Combine that dysfunctional offensive chemistry with a starting rotation that has — once again — melted down at midseason and you've got a team that looks way too much like the one that Showalter was brought in to rescue at about this time last year.

Don't misunderstand. I'm not putting this on Guerrero, who is who he is even if he isn't quite who he once was, but it's fairly apparent that the decision to fill the run-production void in the middle of the lineup with two aging, one-year stopgaps has — instead — contributed to the team's inability to mount a consistent offensive attack. And it's not the first time.

President of baseball operations Andy MacPhail tried to patch the 2010 lineup with Garrett Atkins and the second coming of Miguel Tejada. The Orioles also tried to catch lightning in a bottle with an over-the-hill Sammy Sosa in 2005.

Guerrero and Derrek Lee have been frustratingly ineffective with runners in scoring position, and it's not just because time has eroded their skills. I'm guessing it's also because they are one-year players who are here trying to extend their careers and know — at least subconsciously — that they aren't going to do that by squeezing pitchers and passing that baton.
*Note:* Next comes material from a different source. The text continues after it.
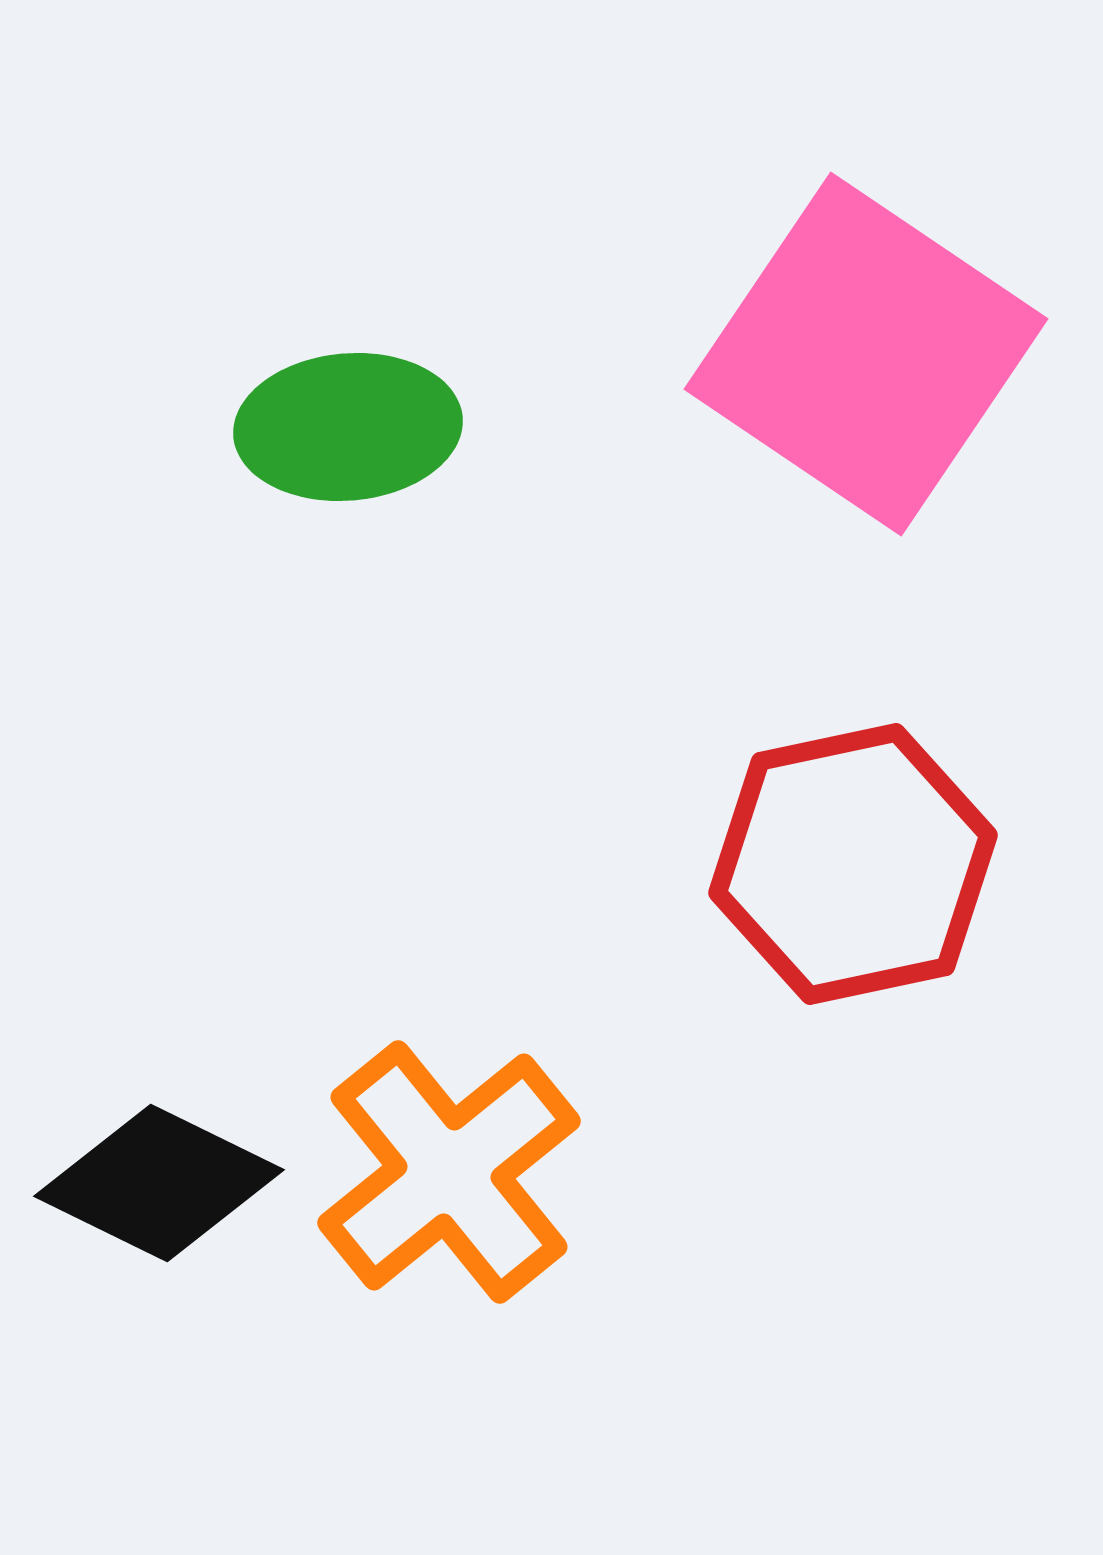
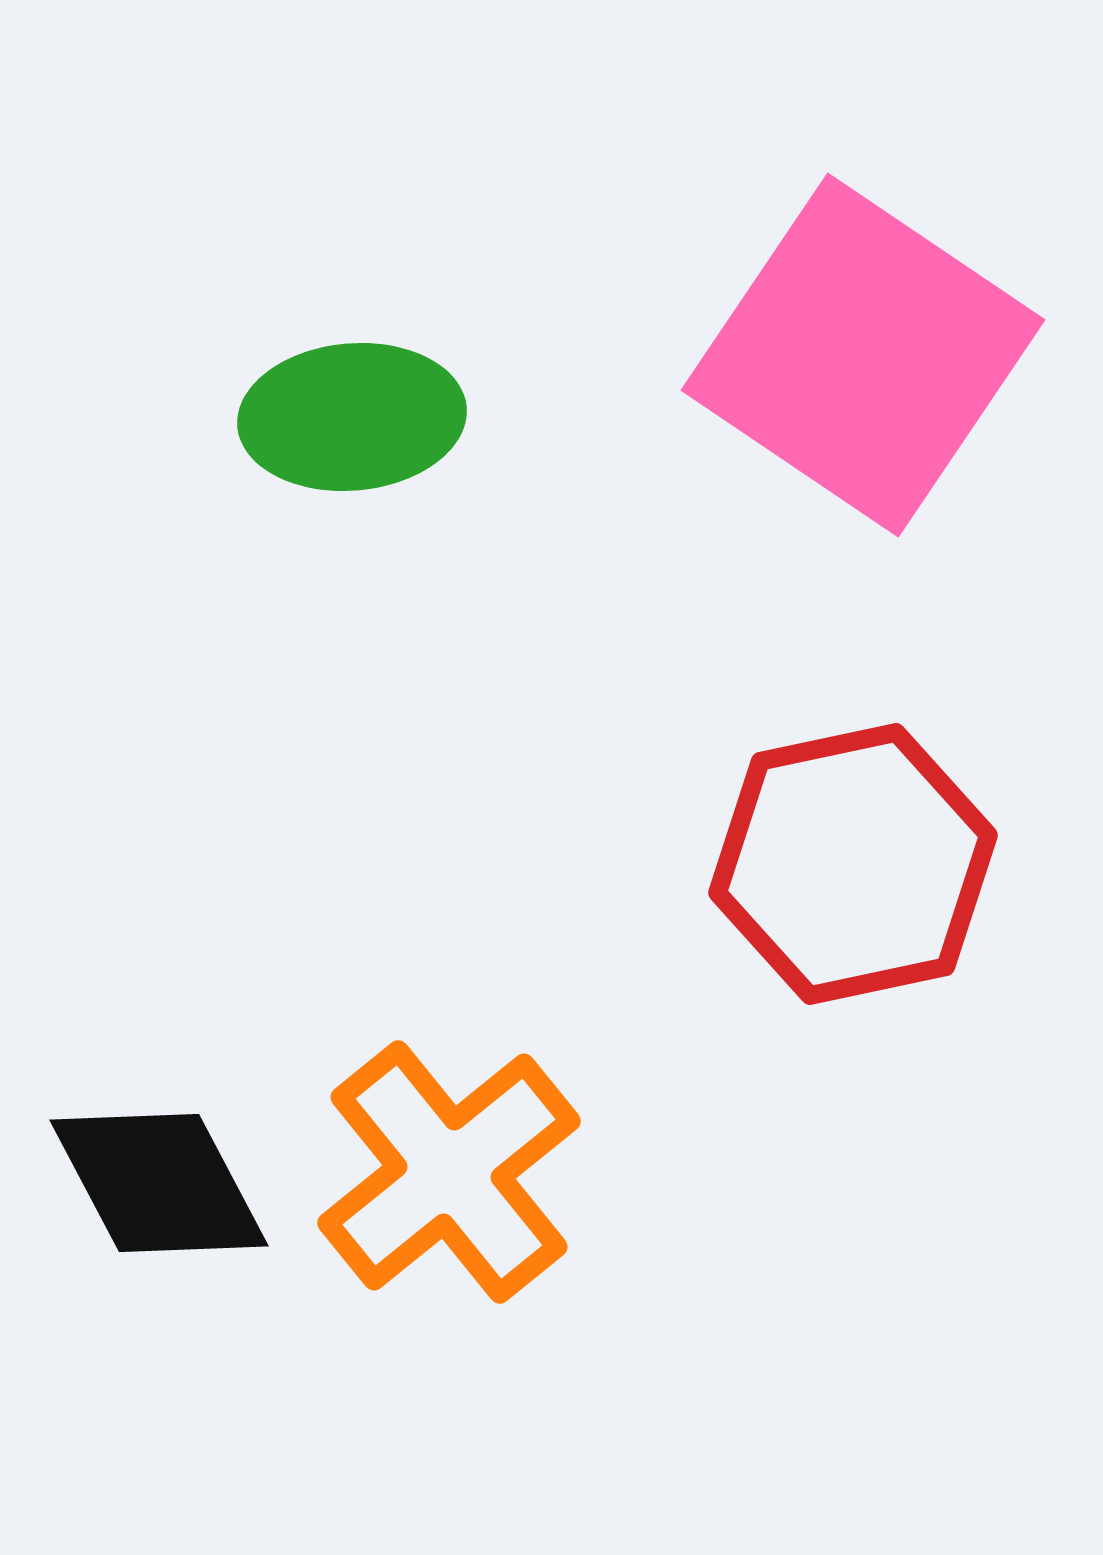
pink square: moved 3 px left, 1 px down
green ellipse: moved 4 px right, 10 px up
black diamond: rotated 36 degrees clockwise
Guerrero has never done that, but he had been able to pile up Hall of Fame-caliber numbers because of his otherworldly hand-eye coordination … until now.

The Orioles still are holding out hope that both of them break out over the next few weeks and validate the decisions to bring them here, but maybe it was those decisions and the organizational philosophy that has led to so many others like them that really defined this season before it began.